Alternatywą do zakupu pokoju z gwarancją najmu jest podjęcie od razu ryzyka działalności hotelowej. W takim wypadku przychody inwestora mogą być skumulowane w okresach największego sezonu, ale za to inwestor może liczyć na wyższą stopę zwrotu – tak przynajmniej wynika z wyliczeń poszczególnych firm zarządzających. W przypadku inwestycji położonej w Kościelisku właściciel mógłby w formie przychodów otrzymać 12,5% wartości nieruchomości w skali roku, gdy obłożenie wyniesie 65% (rentowność ta uwzględnienia już koszt czynszu płaconego operatorowi budynku na poziomie 10 zł za m kw. miesięcznie).Przy niższym obłożeniu dochód inwestora też będzie niższy.

Zgodnie z szacunkami przedstawicieli kościeliskiej inwestycji, przy obłożeniu na poziomie 55% będzie można uzyskać 10,4% rentowności, a przy 45% obłożenia - 8,3% rentowności.

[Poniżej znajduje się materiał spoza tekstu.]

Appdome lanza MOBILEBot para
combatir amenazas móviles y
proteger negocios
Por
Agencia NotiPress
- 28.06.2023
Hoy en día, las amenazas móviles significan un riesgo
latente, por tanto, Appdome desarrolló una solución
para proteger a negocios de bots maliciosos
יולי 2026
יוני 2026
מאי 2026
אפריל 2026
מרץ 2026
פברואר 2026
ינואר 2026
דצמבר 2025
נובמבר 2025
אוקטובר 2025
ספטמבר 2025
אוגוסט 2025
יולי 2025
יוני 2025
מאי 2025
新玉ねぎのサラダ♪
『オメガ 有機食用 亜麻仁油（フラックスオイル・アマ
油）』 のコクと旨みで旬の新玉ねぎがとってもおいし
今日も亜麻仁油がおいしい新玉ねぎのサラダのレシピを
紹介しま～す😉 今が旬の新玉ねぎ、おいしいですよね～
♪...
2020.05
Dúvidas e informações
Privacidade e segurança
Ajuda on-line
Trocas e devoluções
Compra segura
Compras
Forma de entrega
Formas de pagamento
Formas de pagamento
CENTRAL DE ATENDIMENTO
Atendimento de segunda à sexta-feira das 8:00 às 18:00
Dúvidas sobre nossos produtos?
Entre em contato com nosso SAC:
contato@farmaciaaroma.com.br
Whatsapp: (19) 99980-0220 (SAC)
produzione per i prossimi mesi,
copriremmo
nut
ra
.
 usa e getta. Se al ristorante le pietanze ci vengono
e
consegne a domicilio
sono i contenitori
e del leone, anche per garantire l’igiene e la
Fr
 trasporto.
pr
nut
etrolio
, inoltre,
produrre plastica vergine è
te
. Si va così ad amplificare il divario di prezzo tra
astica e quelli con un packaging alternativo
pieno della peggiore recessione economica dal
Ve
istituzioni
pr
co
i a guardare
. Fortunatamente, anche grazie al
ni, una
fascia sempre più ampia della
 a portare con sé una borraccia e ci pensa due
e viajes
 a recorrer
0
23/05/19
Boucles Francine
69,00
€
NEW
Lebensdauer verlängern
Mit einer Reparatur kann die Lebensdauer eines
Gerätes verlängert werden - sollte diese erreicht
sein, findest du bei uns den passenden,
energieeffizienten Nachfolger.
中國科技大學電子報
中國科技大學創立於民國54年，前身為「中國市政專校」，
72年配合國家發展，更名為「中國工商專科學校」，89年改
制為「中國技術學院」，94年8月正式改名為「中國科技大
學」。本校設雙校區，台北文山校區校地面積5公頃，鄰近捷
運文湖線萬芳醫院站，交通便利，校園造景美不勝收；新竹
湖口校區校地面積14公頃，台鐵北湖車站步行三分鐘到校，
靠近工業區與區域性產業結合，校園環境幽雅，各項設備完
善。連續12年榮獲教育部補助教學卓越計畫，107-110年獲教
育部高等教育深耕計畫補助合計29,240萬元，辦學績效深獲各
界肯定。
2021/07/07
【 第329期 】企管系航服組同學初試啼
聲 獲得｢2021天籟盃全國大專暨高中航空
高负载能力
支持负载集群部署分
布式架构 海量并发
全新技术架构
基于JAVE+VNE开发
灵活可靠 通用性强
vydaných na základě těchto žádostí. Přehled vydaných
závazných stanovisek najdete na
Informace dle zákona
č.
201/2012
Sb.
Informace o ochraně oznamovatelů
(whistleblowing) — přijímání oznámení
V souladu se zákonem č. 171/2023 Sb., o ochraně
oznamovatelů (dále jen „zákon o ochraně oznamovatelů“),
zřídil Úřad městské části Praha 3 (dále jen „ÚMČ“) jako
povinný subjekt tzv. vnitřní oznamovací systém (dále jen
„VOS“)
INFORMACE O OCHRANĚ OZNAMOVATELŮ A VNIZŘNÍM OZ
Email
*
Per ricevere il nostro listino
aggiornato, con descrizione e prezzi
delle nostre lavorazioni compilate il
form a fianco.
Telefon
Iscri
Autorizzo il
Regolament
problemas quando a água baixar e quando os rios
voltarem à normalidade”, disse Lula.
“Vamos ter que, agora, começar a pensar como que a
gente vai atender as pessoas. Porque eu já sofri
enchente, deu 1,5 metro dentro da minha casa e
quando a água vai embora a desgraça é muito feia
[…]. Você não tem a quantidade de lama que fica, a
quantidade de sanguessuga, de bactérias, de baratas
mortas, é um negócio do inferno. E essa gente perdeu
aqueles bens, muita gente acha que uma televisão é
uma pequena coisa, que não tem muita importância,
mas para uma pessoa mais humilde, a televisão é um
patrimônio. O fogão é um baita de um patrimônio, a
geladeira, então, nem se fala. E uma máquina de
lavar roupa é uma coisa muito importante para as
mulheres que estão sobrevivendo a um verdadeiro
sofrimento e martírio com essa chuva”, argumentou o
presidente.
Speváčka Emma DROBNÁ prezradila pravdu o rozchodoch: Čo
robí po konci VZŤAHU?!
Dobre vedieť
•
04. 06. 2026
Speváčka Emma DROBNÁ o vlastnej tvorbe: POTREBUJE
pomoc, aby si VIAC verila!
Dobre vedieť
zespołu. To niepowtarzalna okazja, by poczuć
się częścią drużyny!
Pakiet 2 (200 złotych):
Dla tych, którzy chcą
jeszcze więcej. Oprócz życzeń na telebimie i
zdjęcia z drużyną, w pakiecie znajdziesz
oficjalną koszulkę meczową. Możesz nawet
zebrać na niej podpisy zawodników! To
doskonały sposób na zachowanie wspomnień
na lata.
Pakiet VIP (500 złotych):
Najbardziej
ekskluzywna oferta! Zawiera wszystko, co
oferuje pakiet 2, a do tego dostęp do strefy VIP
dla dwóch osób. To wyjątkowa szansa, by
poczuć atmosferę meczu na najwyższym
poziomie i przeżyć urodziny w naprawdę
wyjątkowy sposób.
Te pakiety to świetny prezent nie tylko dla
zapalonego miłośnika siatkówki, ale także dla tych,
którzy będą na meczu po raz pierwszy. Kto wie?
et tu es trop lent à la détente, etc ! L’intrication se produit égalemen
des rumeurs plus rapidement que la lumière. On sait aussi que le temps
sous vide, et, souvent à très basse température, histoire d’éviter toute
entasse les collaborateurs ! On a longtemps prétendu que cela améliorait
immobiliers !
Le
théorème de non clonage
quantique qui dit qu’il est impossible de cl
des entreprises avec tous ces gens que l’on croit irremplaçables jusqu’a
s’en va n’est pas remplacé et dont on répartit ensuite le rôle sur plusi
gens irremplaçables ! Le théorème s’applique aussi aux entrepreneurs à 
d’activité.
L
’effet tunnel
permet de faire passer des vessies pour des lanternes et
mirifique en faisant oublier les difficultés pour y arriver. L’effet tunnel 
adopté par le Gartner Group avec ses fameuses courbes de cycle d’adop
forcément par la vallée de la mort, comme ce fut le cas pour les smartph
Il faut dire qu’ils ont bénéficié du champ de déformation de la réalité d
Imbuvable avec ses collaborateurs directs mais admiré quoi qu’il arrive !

Który z tych poziomów obłożenia można uznać za realistyczny? Zgodnie z danymi GUS przeciętne wykorzystanie pokoi w hotelach, motelach, pensjonatach i innych obiektach hotelowych w I półroczu 2011 r. wyniosło 39,1%. W miejscach atrakcyjnych dla turystów obłożenie może być jednak znacznie większe od średniej. Ale uwaga! Inwestor nie musi brać na siebie takiego ryzyka. Alternatywą w omawianym projekcie jest gwarantowany zysk na poziomie 7%. Jak podkreśla jednak deweloper prawie nikt nie jest takim rozwiązaniem zainteresowany. Ceny apartamentów w tym projekcie zaczynają się od 187 tys. zł netto.

Wakacje pod własnym dachem

Inwestując w pokój hotelowy uzyskuje się nie tylko przychody z jego wynajmowania, ale też można samodzielnie z niego korzystać. Właściciel musi być jednak świadomy tego, że nie zawsze będzie mógł korzystać ze swojej nieruchomości. Często pobyty właścicielskie są ograniczane w najwyższym sezonie do 1 – 2 tygodni. Mniejsze obostrzenia są poza sezonem. Niestety przeważnie im dłużej właściciel zajmuje własny lokal, tym mniejsze osiąga przychody. Bez wątpienia jest to jednak rozwiązanie znacznie tańsze niż odpłatne wynajmowanie pokoju w innym hotelu.